Unfortunately, the machines currently needed to generate these X-rays, although not as gigantic as the behemoths of particle physics, are still pretty substantial. The Diamond Light Source, opened in January 2007 on the Rutherford Appleton Laboratory's site, is one of the latest examples. It cost some ?400 million to build and, with a circumference of over half a kilometre, covers an area the size of several football pitches.

Plasma accelerators will not make facilities such as Diamond obsolete overnight, as they cannot yet match the intensity and pulse frequency that the larger machines can produce. But any decent-sized lab should be able to procure its own source of high-energy X-rays within the next five years or so, says Victor Malka, leader of the group at the Ecole Polytechnique in Palaiseau, France, that was involved in the 2004 breakthrough.

Revolutionary as such an advance could be, such low-energy folderol is unlikely to impress particle physicists hungry for power. Thomas Katsouleas's baby, on the other hand, just might.

Katsouleas is an electrical engineer at Duke University in Durham, North Carolina, and part of a team involved in a series of potentially ground-breaking experiments at the SLAC National Accelerator Laboratory in Stanford, California. "The minimum energy for seeing new physics is probably a beam of 250 GeV hitting another at 250 GeV," he says. In 2007, Katsouleas and his colleagues took a giant leap towards that goal, creating a new record for the highest energy achieved using a plasma accelerator: 85 GeV.

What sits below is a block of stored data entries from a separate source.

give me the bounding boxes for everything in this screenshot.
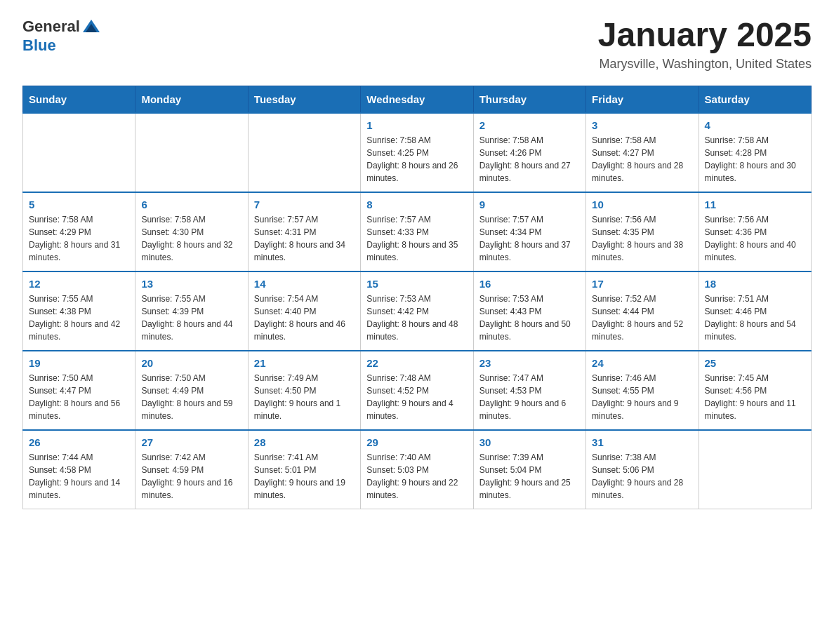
calendar-cell: 4Sunrise: 7:58 AMSunset: 4:28 PMDaylight… [699,113,811,192]
day-number: 15 [366,278,467,290]
page-subtitle: Marysville, Washington, United States [598,57,812,72]
header-day-friday: Friday [586,86,699,113]
title-section: January 2025 Marysville, Washington, Uni… [598,17,812,72]
day-info: Sunrise: 7:46 AMSunset: 4:55 PMDaylight:… [592,372,692,422]
calendar-cell [135,113,248,192]
day-info: Sunrise: 7:55 AMSunset: 4:39 PMDaylight:… [141,293,241,343]
calendar-cell: 9Sunrise: 7:57 AMSunset: 4:34 PMDaylight… [473,192,585,271]
calendar-cell: 21Sunrise: 7:49 AMSunset: 4:50 PMDayligh… [248,351,360,430]
logo-icon [81,17,101,36]
day-info: Sunrise: 7:54 AMSunset: 4:40 PMDaylight:… [254,293,355,343]
day-number: 21 [254,357,355,369]
day-info: Sunrise: 7:40 AMSunset: 5:03 PMDaylight:… [366,451,467,502]
day-number: 11 [705,199,805,210]
calendar-cell: 25Sunrise: 7:45 AMSunset: 4:56 PMDayligh… [699,351,811,430]
calendar-cell: 15Sunrise: 7:53 AMSunset: 4:42 PMDayligh… [361,271,473,351]
day-info: Sunrise: 7:53 AMSunset: 4:42 PMDaylight:… [366,293,467,343]
day-info: Sunrise: 7:56 AMSunset: 4:35 PMDaylight:… [592,213,692,264]
day-info: Sunrise: 7:58 AMSunset: 4:27 PMDaylight:… [592,134,692,185]
day-number: 2 [479,119,580,131]
day-info: Sunrise: 7:57 AMSunset: 4:33 PMDaylight:… [366,213,467,264]
week-row-3: 12Sunrise: 7:55 AMSunset: 4:38 PMDayligh… [23,271,812,351]
calendar-cell: 16Sunrise: 7:53 AMSunset: 4:43 PMDayligh… [473,271,585,351]
calendar-cell: 12Sunrise: 7:55 AMSunset: 4:38 PMDayligh… [23,271,135,351]
calendar-cell: 30Sunrise: 7:39 AMSunset: 5:04 PMDayligh… [473,430,585,509]
day-number: 23 [479,357,580,369]
day-number: 26 [29,436,129,448]
day-number: 17 [592,278,692,290]
calendar-cell [248,113,360,192]
day-number: 9 [479,199,580,210]
week-row-1: 1Sunrise: 7:58 AMSunset: 4:25 PMDaylight… [23,113,812,192]
calendar-cell: 18Sunrise: 7:51 AMSunset: 4:46 PMDayligh… [699,271,811,351]
calendar-cell: 8Sunrise: 7:57 AMSunset: 4:33 PMDaylight… [361,192,473,271]
page-header: General Blue January 2025 Marysville, Wa… [22,17,812,72]
day-info: Sunrise: 7:38 AMSunset: 5:06 PMDaylight:… [592,451,692,502]
day-info: Sunrise: 7:42 AMSunset: 4:59 PMDaylight:… [141,451,241,502]
day-info: Sunrise: 7:57 AMSunset: 4:34 PMDaylight:… [479,213,580,264]
day-number: 24 [592,357,692,369]
calendar-cell: 27Sunrise: 7:42 AMSunset: 4:59 PMDayligh… [135,430,248,509]
day-number: 27 [141,436,241,448]
day-info: Sunrise: 7:39 AMSunset: 5:04 PMDaylight:… [479,451,580,502]
calendar-cell: 11Sunrise: 7:56 AMSunset: 4:36 PMDayligh… [699,192,811,271]
calendar-cell: 23Sunrise: 7:47 AMSunset: 4:53 PMDayligh… [473,351,585,430]
calendar-cell: 26Sunrise: 7:44 AMSunset: 4:58 PMDayligh… [23,430,135,509]
day-number: 30 [479,436,580,448]
week-row-5: 26Sunrise: 7:44 AMSunset: 4:58 PMDayligh… [23,430,812,509]
day-info: Sunrise: 7:56 AMSunset: 4:36 PMDaylight:… [705,213,805,264]
calendar-cell: 24Sunrise: 7:46 AMSunset: 4:55 PMDayligh… [586,351,699,430]
day-info: Sunrise: 7:58 AMSunset: 4:29 PMDaylight:… [29,213,129,264]
day-info: Sunrise: 7:58 AMSunset: 4:26 PMDaylight:… [479,134,580,185]
day-info: Sunrise: 7:44 AMSunset: 4:58 PMDaylight:… [29,451,129,502]
day-info: Sunrise: 7:58 AMSunset: 4:30 PMDaylight:… [141,213,241,264]
day-number: 4 [705,119,805,131]
day-number: 25 [705,357,805,369]
calendar-cell: 3Sunrise: 7:58 AMSunset: 4:27 PMDaylight… [586,113,699,192]
logo-text-blue: Blue [22,36,56,55]
day-info: Sunrise: 7:55 AMSunset: 4:38 PMDaylight:… [29,293,129,343]
page-title: January 2025 [598,17,812,54]
day-number: 12 [29,278,129,290]
day-number: 5 [29,199,129,210]
day-number: 20 [141,357,241,369]
day-number: 16 [479,278,580,290]
calendar-cell: 29Sunrise: 7:40 AMSunset: 5:03 PMDayligh… [361,430,473,509]
day-number: 22 [366,357,467,369]
day-number: 6 [141,199,241,210]
day-info: Sunrise: 7:47 AMSunset: 4:53 PMDaylight:… [479,372,580,422]
calendar-cell: 28Sunrise: 7:41 AMSunset: 5:01 PMDayligh… [248,430,360,509]
calendar-body: 1Sunrise: 7:58 AMSunset: 4:25 PMDaylight… [23,113,812,509]
calendar-cell: 2Sunrise: 7:58 AMSunset: 4:26 PMDaylight… [473,113,585,192]
week-row-2: 5Sunrise: 7:58 AMSunset: 4:29 PMDaylight… [23,192,812,271]
day-number: 1 [366,119,467,131]
day-number: 28 [254,436,355,448]
calendar-cell: 10Sunrise: 7:56 AMSunset: 4:35 PMDayligh… [586,192,699,271]
calendar-cell: 31Sunrise: 7:38 AMSunset: 5:06 PMDayligh… [586,430,699,509]
calendar-cell: 19Sunrise: 7:50 AMSunset: 4:47 PMDayligh… [23,351,135,430]
day-info: Sunrise: 7:50 AMSunset: 4:47 PMDaylight:… [29,372,129,422]
day-info: Sunrise: 7:58 AMSunset: 4:28 PMDaylight:… [705,134,805,185]
day-number: 8 [366,199,467,210]
day-number: 7 [254,199,355,210]
day-info: Sunrise: 7:51 AMSunset: 4:46 PMDaylight:… [705,293,805,343]
calendar-cell: 14Sunrise: 7:54 AMSunset: 4:40 PMDayligh… [248,271,360,351]
day-info: Sunrise: 7:41 AMSunset: 5:01 PMDaylight:… [254,451,355,502]
day-info: Sunrise: 7:45 AMSunset: 4:56 PMDaylight:… [705,372,805,422]
week-row-4: 19Sunrise: 7:50 AMSunset: 4:47 PMDayligh… [23,351,812,430]
header-day-thursday: Thursday [473,86,585,113]
day-number: 10 [592,199,692,210]
header-day-monday: Monday [135,86,248,113]
day-number: 13 [141,278,241,290]
day-info: Sunrise: 7:58 AMSunset: 4:25 PMDaylight:… [366,134,467,185]
header-day-wednesday: Wednesday [361,86,473,113]
calendar-cell: 17Sunrise: 7:52 AMSunset: 4:44 PMDayligh… [586,271,699,351]
day-info: Sunrise: 7:50 AMSunset: 4:49 PMDaylight:… [141,372,241,422]
day-number: 29 [366,436,467,448]
calendar-cell [23,113,135,192]
day-number: 31 [592,436,692,448]
day-number: 18 [705,278,805,290]
calendar-cell: 20Sunrise: 7:50 AMSunset: 4:49 PMDayligh… [135,351,248,430]
logo[interactable]: General Blue [22,17,101,55]
header-row: SundayMondayTuesdayWednesdayThursdayFrid… [23,86,812,113]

Admittedly, they did cheat a little. The electrons they started with were not the relatively low-energy, chilled-out electrons of the plasma itself, but the 42 GeV output of one of the world's most muscular conventional electron boosters: the 3-kilometre-long SLAC main accelerator. Even so, the doubling in energy that Katsouleas's team achieved in just one metre of plasma was little short of astounding (Nature

, vol 445, p 741).

In the SLAC team's experiment, the high-energy electrons played the part of the laser pulse in the previous experiments, creating the density gradients and accelerating electric fields in its wake. "The physics is pretty much the same," says Patric Muggli, a colleague of Katsouleas's. Unfortunately, the problems are, too: only some of the electrons in the original beam get caught up in the whirl, with most passing through unaffected, producing a frustratingly smeared spectrum of electron energies at the other end.

Ideally, the researchers would send a second high-energy electron pulse into the plasma just behind the first, timing it perfectly so that it surfs on the wake of the first. But as the SLAC accelerator only delivers one pulse at a time, the team are looking at achieving the same result by shaping the single pulse so that it is effectively chopped in two. Results should be expected, they say, within the next few years.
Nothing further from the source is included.